José Ángel Ocanto
Ningún régimen puede anotarse como un triunfo la acción criminal de quemar medicinas y alimentos que el pueblo ansía para subsistir.
Los modales de bestias que han exhibido con descaro ante los ojos del mundo, sólo fortalecen la razón de quienes combaten la perversidad entronizada en el poder.
El ilegítimo no es más fuerte ahora. Nada en él, ni su necia palabra, ni su despreciable imagen, han adquirido más valor, al cabo de sus desalmadas fechorías. Porque su autoridad, que ya era maltrecha, recibe el fuego de una indignación colectiva, unánime.
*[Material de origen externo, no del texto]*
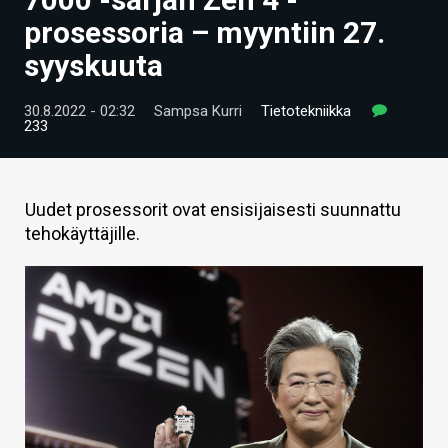
ARTIKKELIT
prosessoria – myyntiin 27.
syyskuuta
VIDEOT
TECHBBS
30.8.2022 - 02:32
Sampsa Kurri
Tietotekniikka
233
TIETOA
HINTA.FI
Uudet prosessorit ovat ensisijaisesti suunnattu
tehokäyttäjille.
KAUPPA
VAIHDA TEEMA
HAKU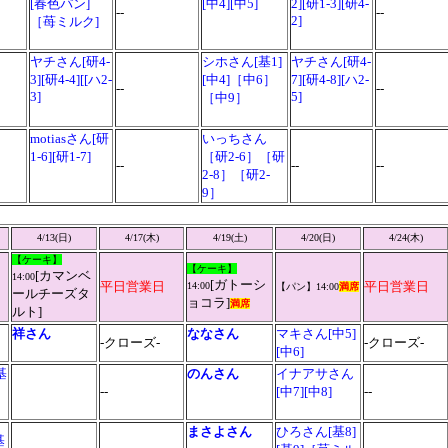
[春色パン]
[中4][中5]
2][研1-3][研4-
--
--
2]
［苺ミルク]
ヤチさん[研4-
シホさん[基1]
ヤチさん[研4-
3][研4-4][[ハ2-
[中4]［中6］
7][研4-8][ハ2-
--
--
3]
5]
［中9］
motiasさん[研
いっちさん
1-6][研1-7]
［研2-6］［研
--
--
--
2-8］［研2-
9］
4/13(日)
4/17(木)
4/19(土)
4/20(日)
4/24(木)
【ケーキ】
【ケーキ】
[カマンベ
14:00
[ガトーシ
平日営業日
平日営業日
14:00
【パン】
14:00
満席
ールチーズタ
ョコラ
]
満席
ルト
]
祥さん
ななさん
マキさん[中5]
-クローズ-
-クローズ-
[中6]
基
のんさん
イナアサさん
--
[中7][中8]
--
まさよさん
ひろさん[基8]
基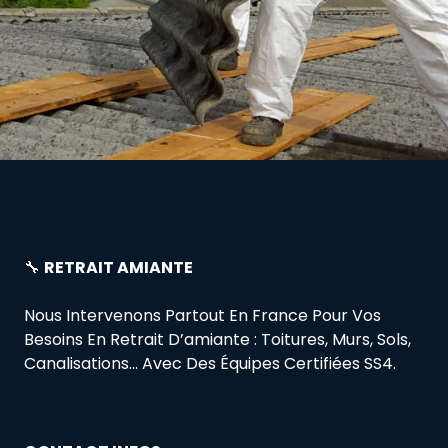
🔧
RETRAIT AMIANTE
Nous Intervenons Partout En France Pour Vos
Besoins En Retrait D’amiante : Toitures, Murs, Sols,
Canalisations… Avec Des Équipes Certifiées SS4.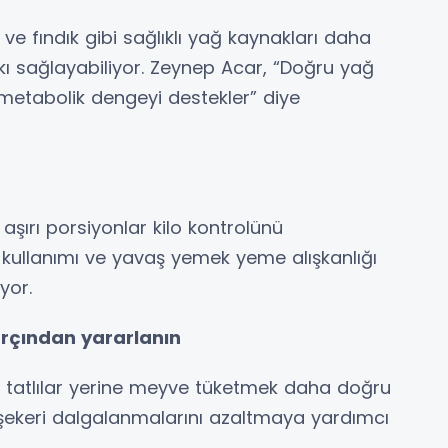
e fındık gibi sağlıklı yağ kaynakları daha
ı sağlayabiliyor. Zeynep Acar, “Doğru yağ
metabolik dengeyi destekler” diye
e aşırı porsiyonlar kilo kontrolünü
k kullanımı ve yavaş yemek yeme alışkanlığı
yor.
tarçından yararlanın
tli tatlılar yerine meyve tüketmek daha doğru
n şekeri dalgalanmalarını azaltmaya yardımcı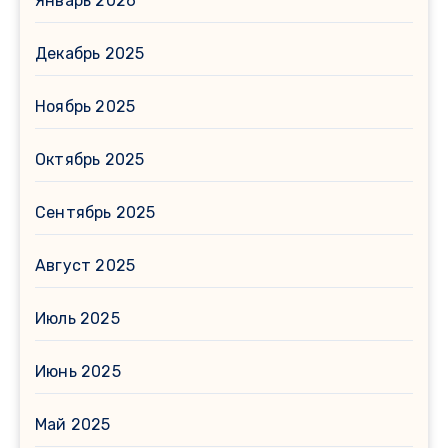
Январь 2026
Декабрь 2025
Ноябрь 2025
Октябрь 2025
Сентябрь 2025
Август 2025
Июль 2025
Июнь 2025
Май 2025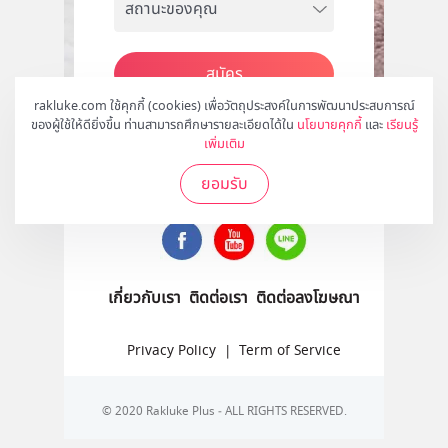
สมัคร
rakluke.com ใช้คุกกี้ (cookies) เพื่อวัตถุประสงค์ในการพัฒนาประสบการณ์
ของผู้ใช้ให้ดียิ่งขึ้น ท่านสามารถศึกษารายละเอียดได้ใน
นโยบายคุกกี้
และ
เรียนรู้
เพิ่มเติม
ติดตามเราได้ที่
ยอมรับ
เกี่ยวกับเรา
ติดต่อเรา
ติดต่อลงโฆษณา
Privacy Policy
|
Term of Service
© 2020 Rakluke Plus - ALL RIGHTS RESERVED.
Y si algo ha crecido en las últimas horas es el desbordante aborrecimiento de la población venezolana, incluso de los que hasta ayer eran tibios o incrédulos; y si alguna convicción surge irrebatible es que a estas alturas resulta del todo inútil poner más plazos de salida por las vías normales de lo institucional, de los llamados retóricos, de los comunicados y preciosismos parlamentarios del orbe democrático. Quien se coloca al margen de la legalidad debe ser tratado como tal, sin contemplaciones, más aún si su víctima es una nación entera.
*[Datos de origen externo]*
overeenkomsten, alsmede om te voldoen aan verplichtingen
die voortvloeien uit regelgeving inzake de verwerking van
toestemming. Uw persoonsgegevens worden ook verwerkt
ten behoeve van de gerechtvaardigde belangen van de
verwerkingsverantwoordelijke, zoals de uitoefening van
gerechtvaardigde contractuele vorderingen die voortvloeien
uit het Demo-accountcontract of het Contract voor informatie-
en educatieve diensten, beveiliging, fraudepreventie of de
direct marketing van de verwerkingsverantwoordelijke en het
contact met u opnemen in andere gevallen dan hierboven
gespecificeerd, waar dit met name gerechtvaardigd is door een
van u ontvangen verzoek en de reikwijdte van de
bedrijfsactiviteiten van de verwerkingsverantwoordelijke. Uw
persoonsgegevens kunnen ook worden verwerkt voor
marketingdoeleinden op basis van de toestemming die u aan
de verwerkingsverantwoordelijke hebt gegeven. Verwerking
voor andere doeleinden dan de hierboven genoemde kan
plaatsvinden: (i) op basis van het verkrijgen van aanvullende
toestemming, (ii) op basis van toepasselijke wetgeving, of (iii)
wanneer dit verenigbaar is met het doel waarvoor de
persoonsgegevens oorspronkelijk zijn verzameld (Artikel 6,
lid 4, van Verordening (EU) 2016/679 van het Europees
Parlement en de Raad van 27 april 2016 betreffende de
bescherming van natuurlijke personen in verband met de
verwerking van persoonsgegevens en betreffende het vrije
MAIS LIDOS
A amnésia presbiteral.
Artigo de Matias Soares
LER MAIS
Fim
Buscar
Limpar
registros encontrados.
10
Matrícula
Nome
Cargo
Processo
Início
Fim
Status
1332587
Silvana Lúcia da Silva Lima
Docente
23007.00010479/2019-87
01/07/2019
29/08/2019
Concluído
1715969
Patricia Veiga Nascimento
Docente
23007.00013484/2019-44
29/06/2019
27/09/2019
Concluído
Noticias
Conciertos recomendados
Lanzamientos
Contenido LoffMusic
Es mortalmente ingenuo aguardar que entren en razón, que se les ablande de repente el corazón o desistan mansamente, teniendo a sus espaldas semejante montaña de latrocinio y delitos de lesa humanidad. No sé puede seguir esperando que el mal ceda a la presión pura y simple de una masa indefensa, que ya ha dado suficientes muestras de coraje y de dignidad. Demasiada sangre inocente ha sido derramada. Demasiado dolor nos ha encogido los corazones y atenazado la propia vida hasta volverla un cuerpo mustio, irreconocible.
Nuestro sueños han asumido la urgencia de lo inaplazable. Mientras, el usurpador es ahora más usurpador que antes y esa es su desgracia.
Por eso, aunque la noche se alargue, prohibido ceder a la desesperanza.